#### Try it:
Quote the records that follow in full and exactly; leave out the pictures.

**** Input records

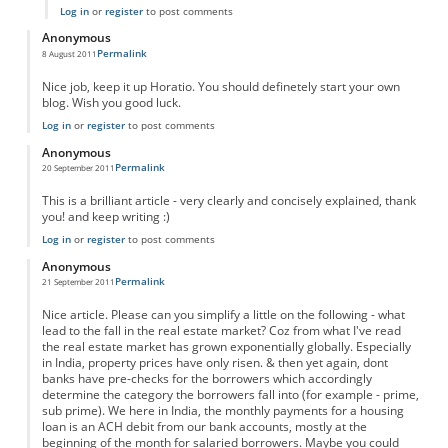
Log in
or
register
to post comments
Anonymous
Permalink
8 August 2011
Nice job, keep it up Horatio. You should definetely start your own
blog. Wish you good luck.
Log in
or
register
to post comments
Anonymous
Permalink
20 September 2011
This is a brilliant article - very clearly and concisely explained, thank
you! and keep writing :)
Log in
or
register
to post comments
Anonymous
Permalink
21 September 2011
Nice article. Please can you simplify a little on the following - what
lead to the fall in the real estate market? Coz from what I've read
the real estate market has grown exponentially globally. Especially
in India, property prices have only risen. & then yet again, dont
banks have pre-checks for the borrowers which accordingly
determine the category the borrowers fall into (for example - prime,
sub prime). We here in India, the monthly payments for a housing
loan is an ACH debit from our bank accounts, mostly at the
beginning of the month for salaried borrowers. Maybe you could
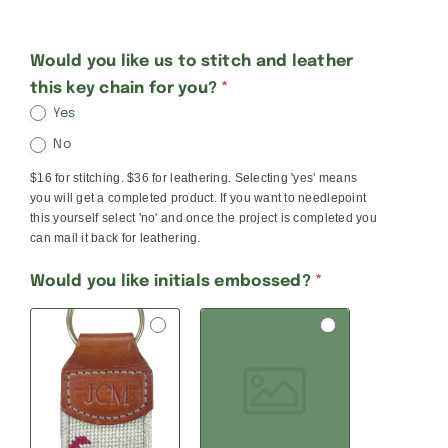
Key
Would you like us to stitch and leather
this key chain for you?
*
Chain
Yes
No
No
Room
$16 for stitching. $36 for leathering. Selecting 'yes' means
For
you will get a completed product. If you want to needlepoint
Initials
this yourself select 'no' and once the project is completed you
can mail it back for leathering.
Would you like initials embossed?
*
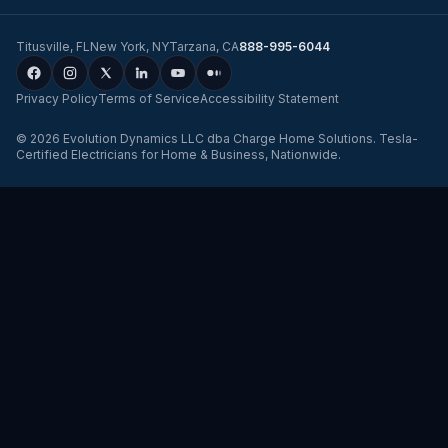
Titusville
,
FL
New York
,
NY
Tarzana
,
CA
888-995-6044
Privacy Policy
Terms of Service
Accessibility Statement
©
2026
Evolution Dynamics LLC
dba
Charge Home Solutions
.
Tesla-
Certified Electricians for Home & Business, Nationwide
.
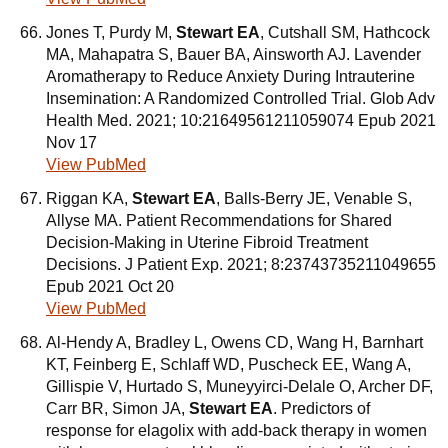
Jones T, Purdy M,
Stewart EA
, Cutshall SM, Hathcock
MA, Mahapatra S, Bauer BA, Ainsworth AJ. Lavender
Aromatherapy to Reduce Anxiety During Intrauterine
Insemination: A Randomized Controlled Trial. Glob Adv
Health Med. 2021; 10:21649561211059074 Epub 2021
Nov 17
View PubMed
Riggan KA,
Stewart EA
, Balls-Berry JE, Venable S,
Allyse MA. Patient Recommendations for Shared
Decision-Making in Uterine Fibroid Treatment
Decisions. J Patient Exp. 2021; 8:23743735211049655
Epub 2021 Oct 20
View PubMed
Al-Hendy A, Bradley L, Owens CD, Wang H, Barnhart
KT, Feinberg E, Schlaff WD, Puscheck EE, Wang A,
Gillispie V, Hurtado S, Muneyyirci-Delale O, Archer DF,
Carr BR, Simon JA,
Stewart EA
. Predictors of
response for elagolix with add-back therapy in women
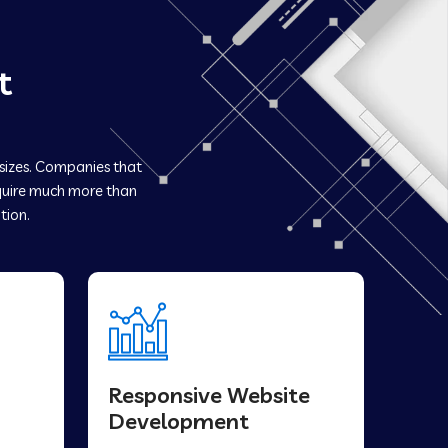
t
 sizes. Companies that
uire much more than
tion.
Responsive Website
Development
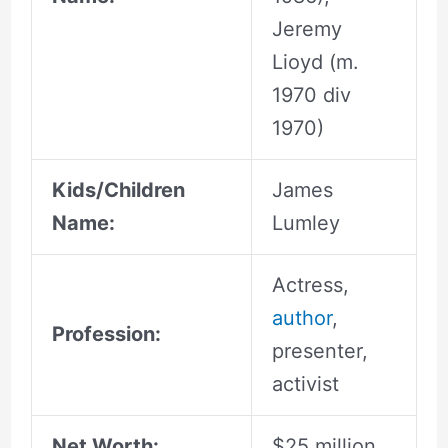
Jeremy
Lioyd (m.
1970 div
1970)
Kids/Children
James
Name:
Lumley
Actress,
author
,
Profession:
presenter,
activist
Net Worth:
$25 million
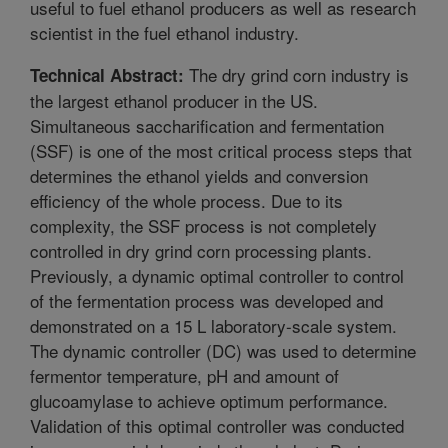
useful to fuel ethanol producers as well as research
scientist in the fuel ethanol industry.
The dry grind corn industry is
Technical Abstract:
the largest ethanol producer in the US.
Simultaneous saccharification and fermentation
(SSF) is one of the most critical process steps that
determines the ethanol yields and conversion
efficiency of the whole process. Due to its
complexity, the SSF process is not completely
controlled in dry grind corn processing plants.
Previously, a dynamic optimal controller to control
of the fermentation process was developed and
demonstrated on a 15 L laboratory-scale system.
The dynamic controller (DC) was used to determine
fermentor temperature, pH and amount of
glucoamylase to achieve optimum performance.
Validation of this optimal controller was conducted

********

#### Expected answer:
Log in
or
register
to post comments
Anonymous
Permalink
8 August 2011
Nice job, keep it up Horatio. You should definetely start your own
blog. Wish you good luck.
Log in
or
register
to post comments
Anonymous
Permalink
20 September 2011
This is a brilliant article - very clearly and concisely explained, thank
you! and keep writing :)
Log in
or
register
to post comments
Anonymous
Permalink
21 September 2011
Nice article. Please can you simplify a little on the following - what
lead to the fall in the real estate market? Coz from what I've read
the real estate market has grown exponentially globally. Especially
in India, property prices have only risen. & then yet again, dont
banks have pre-checks for the borrowers which accordingly
determine the category the borrowers fall into (for example - prime,
sub prime). We here in India, the monthly payments for a housing
loan is an ACH debit from our bank accounts, mostly at the
beginning of the month for salaried borrowers. Maybe you could
Key
Would you like us to stitch and leather
this key chain for you?
*
Chain
Yes
No
No
Room
$16 for stitching. $36 for leathering. Selecting 'yes' means
For
you will get a completed product. If you want to needlepoint
Initials
this yourself select 'no' and once the project is completed you
can mail it back for leathering.
Would you like initials embossed?
*
Titusville
,
FL
New York
,
NY
Tarzana
,
CA
888-995-6044
Privacy Policy
Terms of Service
Accessibility Statement
©
2026
Evolution Dynamics LLC
dba
Charge Home Solutions
.
Tesla-
Certified Electricians for Home & Business, Nationwide
.
Jones T, Purdy M,
Stewart EA
, Cutshall SM, Hathcock
MA, Mahapatra S, Bauer BA, Ainsworth AJ. Lavender
Aromatherapy to Reduce Anxiety During Intrauterine
Insemination: A Randomized Controlled Trial. Glob Adv
Health Med. 2021; 10:21649561211059074 Epub 2021
Nov 17
View PubMed
Riggan KA,
Stewart EA
, Balls-Berry JE, Venable S,
Allyse MA. Patient Recommendations for Shared
Decision-Making in Uterine Fibroid Treatment
Decisions. J Patient Exp. 2021; 8:23743735211049655
Epub 2021 Oct 20
View PubMed
Al-Hendy A, Bradley L, Owens CD, Wang H, Barnhart
KT, Feinberg E, Schlaff WD, Puscheck EE, Wang A,
Gillispie V, Hurtado S, Muneyyirci-Delale O, Archer DF,
Carr BR, Simon JA,
Stewart EA
. Predictors of
response for elagolix with add-back therapy in women
t
 sizes. Companies that
uire much more than
tion.
Responsive Website
Development
Jeremy
Lioyd (m.
1970 div
1970)
Kids/Children
James
Name:
Lumley
Actress,
author
,
Profession:
presenter,
activist
Net Worth:
$25 million
useful to fuel ethanol producers as well as research
scientist in the fuel ethanol industry.
The dry grind corn industry is
Technical Abstract:
the largest ethanol producer in the US.
Simultaneous saccharification and fermentation
(SSF) is one of the most critical process steps that
determines the ethanol yields and conversion
efficiency of the whole process. Due to its
complexity, the SSF process is not completely
controlled in dry grind corn processing plants.
Previously, a dynamic optimal controller to control
of the fermentation process was developed and
demonstrated on a 15 L laboratory-scale system.
The dynamic controller (DC) was used to determine
fermentor temperature, pH and amount of
glucoamylase to achieve optimum performance.
Validation of this optimal controller was conducted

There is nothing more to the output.